• Work instruction:
Line by line, transcribe the listing below exactly.

### Input ###

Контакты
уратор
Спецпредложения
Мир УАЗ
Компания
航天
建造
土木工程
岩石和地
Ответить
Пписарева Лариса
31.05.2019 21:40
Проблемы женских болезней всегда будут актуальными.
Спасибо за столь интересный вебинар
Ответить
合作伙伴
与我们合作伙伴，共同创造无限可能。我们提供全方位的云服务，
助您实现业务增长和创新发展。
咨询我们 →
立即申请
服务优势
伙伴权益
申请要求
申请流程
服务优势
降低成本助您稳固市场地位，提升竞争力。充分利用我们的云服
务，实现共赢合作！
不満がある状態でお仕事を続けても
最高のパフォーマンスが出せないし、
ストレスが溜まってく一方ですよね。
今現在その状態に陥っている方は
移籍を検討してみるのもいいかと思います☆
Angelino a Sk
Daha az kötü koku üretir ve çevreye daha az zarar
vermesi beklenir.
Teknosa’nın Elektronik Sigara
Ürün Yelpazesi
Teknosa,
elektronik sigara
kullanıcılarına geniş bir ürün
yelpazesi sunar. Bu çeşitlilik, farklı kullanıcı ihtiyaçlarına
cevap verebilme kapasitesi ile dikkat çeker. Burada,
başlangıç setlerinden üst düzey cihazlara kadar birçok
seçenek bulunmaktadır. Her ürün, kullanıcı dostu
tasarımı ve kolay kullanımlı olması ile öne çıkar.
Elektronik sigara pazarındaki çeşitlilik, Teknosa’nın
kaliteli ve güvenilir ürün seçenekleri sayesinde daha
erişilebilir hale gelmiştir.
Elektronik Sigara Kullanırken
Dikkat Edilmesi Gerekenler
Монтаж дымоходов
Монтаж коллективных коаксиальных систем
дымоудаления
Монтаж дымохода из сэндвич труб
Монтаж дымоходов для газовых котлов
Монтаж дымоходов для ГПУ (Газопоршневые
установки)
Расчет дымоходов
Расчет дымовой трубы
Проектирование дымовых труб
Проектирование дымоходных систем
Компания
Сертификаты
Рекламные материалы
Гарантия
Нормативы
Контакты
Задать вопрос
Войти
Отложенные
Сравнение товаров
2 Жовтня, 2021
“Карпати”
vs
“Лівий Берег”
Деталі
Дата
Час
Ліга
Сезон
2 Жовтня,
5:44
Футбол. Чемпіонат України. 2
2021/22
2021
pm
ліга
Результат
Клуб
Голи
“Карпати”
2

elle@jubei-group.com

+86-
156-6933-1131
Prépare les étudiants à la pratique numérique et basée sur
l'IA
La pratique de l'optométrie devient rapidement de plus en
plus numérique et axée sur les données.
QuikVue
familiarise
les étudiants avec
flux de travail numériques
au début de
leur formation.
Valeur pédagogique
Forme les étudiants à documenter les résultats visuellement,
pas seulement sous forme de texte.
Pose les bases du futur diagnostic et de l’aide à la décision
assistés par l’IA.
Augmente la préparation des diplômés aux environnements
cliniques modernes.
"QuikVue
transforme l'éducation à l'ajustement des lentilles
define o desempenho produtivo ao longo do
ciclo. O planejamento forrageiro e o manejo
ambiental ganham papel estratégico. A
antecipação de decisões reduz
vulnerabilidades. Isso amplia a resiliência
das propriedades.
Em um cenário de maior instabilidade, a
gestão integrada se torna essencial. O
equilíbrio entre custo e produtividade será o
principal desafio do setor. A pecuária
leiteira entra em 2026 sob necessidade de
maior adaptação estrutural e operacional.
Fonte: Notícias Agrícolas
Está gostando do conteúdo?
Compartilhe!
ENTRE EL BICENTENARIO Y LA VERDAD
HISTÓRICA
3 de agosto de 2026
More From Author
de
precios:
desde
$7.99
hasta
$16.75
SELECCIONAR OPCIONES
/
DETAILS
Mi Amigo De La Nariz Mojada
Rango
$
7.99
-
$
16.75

###

• Result below:
Контакты
уратор
Спецпредложения
Мир УАЗ
Компания
航天
建造
土木工程
岩石和地
Ответить
Пписарева Лариса
31.05.2019 21:40
Проблемы женских болезней всегда будут актуальными.
Спасибо за столь интересный вебинар
Ответить
合作伙伴
与我们合作伙伴，共同创造无限可能。我们提供全方位的云服务，
助您实现业务增长和创新发展。
咨询我们 →
立即申请
服务优势
伙伴权益
申请要求
申请流程
服务优势
降低成本助您稳固市场地位，提升竞争力。充分利用我们的云服
务，实现共赢合作！
不満がある状態でお仕事を続けても
最高のパフォーマンスが出せないし、
ストレスが溜まってく一方ですよね。
今現在その状態に陥っている方は
移籍を検討してみるのもいいかと思います☆
Angelino a Sk
Daha az kötü koku üretir ve çevreye daha az zarar
vermesi beklenir.
Teknosa’nın Elektronik Sigara
Ürün Yelpazesi
Teknosa,
elektronik sigara
kullanıcılarına geniş bir ürün
yelpazesi sunar. Bu çeşitlilik, farklı kullanıcı ihtiyaçlarına
cevap verebilme kapasitesi ile dikkat çeker. Burada,
başlangıç setlerinden üst düzey cihazlara kadar birçok
seçenek bulunmaktadır. Her ürün, kullanıcı dostu
tasarımı ve kolay kullanımlı olması ile öne çıkar.
Elektronik sigara pazarındaki çeşitlilik, Teknosa’nın
kaliteli ve güvenilir ürün seçenekleri sayesinde daha
erişilebilir hale gelmiştir.
Elektronik Sigara Kullanırken
Dikkat Edilmesi Gerekenler
Монтаж дымоходов
Монтаж коллективных коаксиальных систем
дымоудаления
Монтаж дымохода из сэндвич труб
Монтаж дымоходов для газовых котлов
Монтаж дымоходов для ГПУ (Газопоршневые
установки)
Расчет дымоходов
Расчет дымовой трубы
Проектирование дымовых труб
Проектирование дымоходных систем
Компания
Сертификаты
Рекламные материалы
Гарантия
Нормативы
Контакты
Задать вопрос
Войти
Отложенные
Сравнение товаров
2 Жовтня, 2021
“Карпати”
vs
“Лівий Берег”
Деталі
Дата
Час
Ліга
Сезон
2 Жовтня,
5:44
Футбол. Чемпіонат України. 2
2021/22
2021
pm
ліга
Результат
Клуб
Голи
“Карпати”
2

elle@jubei-group.com

+86-
156-6933-1131
Prépare les étudiants à la pratique numérique et basée sur
l'IA
La pratique de l'optométrie devient rapidement de plus en
plus numérique et axée sur les données.
QuikVue
familiarise
les étudiants avec
flux de travail numériques
au début de
leur formation.
Valeur pédagogique
Forme les étudiants à documenter les résultats visuellement,
pas seulement sous forme de texte.
Pose les bases du futur diagnostic et de l’aide à la décision
assistés par l’IA.
Augmente la préparation des diplômés aux environnements
cliniques modernes.
"QuikVue
transforme l'éducation à l'ajustement des lentilles
define o desempenho produtivo ao longo do
ciclo. O planejamento forrageiro e o manejo
ambiental ganham papel estratégico. A
antecipação de decisões reduz
vulnerabilidades. Isso amplia a resiliência
das propriedades.
Em um cenário de maior instabilidade, a
gestão integrada se torna essencial. O
equilíbrio entre custo e produtividade será o
principal desafio do setor. A pecuária
leiteira entra em 2026 sob necessidade de
maior adaptação estrutural e operacional.
Fonte: Notícias Agrícolas
Está gostando do conteúdo?
Compartilhe!
ENTRE EL BICENTENARIO Y LA VERDAD
HISTÓRICA
3 de agosto de 2026
More From Author
de
precios:
desde
$7.99
hasta
$16.75
SELECCIONAR OPCIONES
/
DETAILS
Mi Amigo De La Nariz Mojada
Rango
$
7.99
-
$
16.75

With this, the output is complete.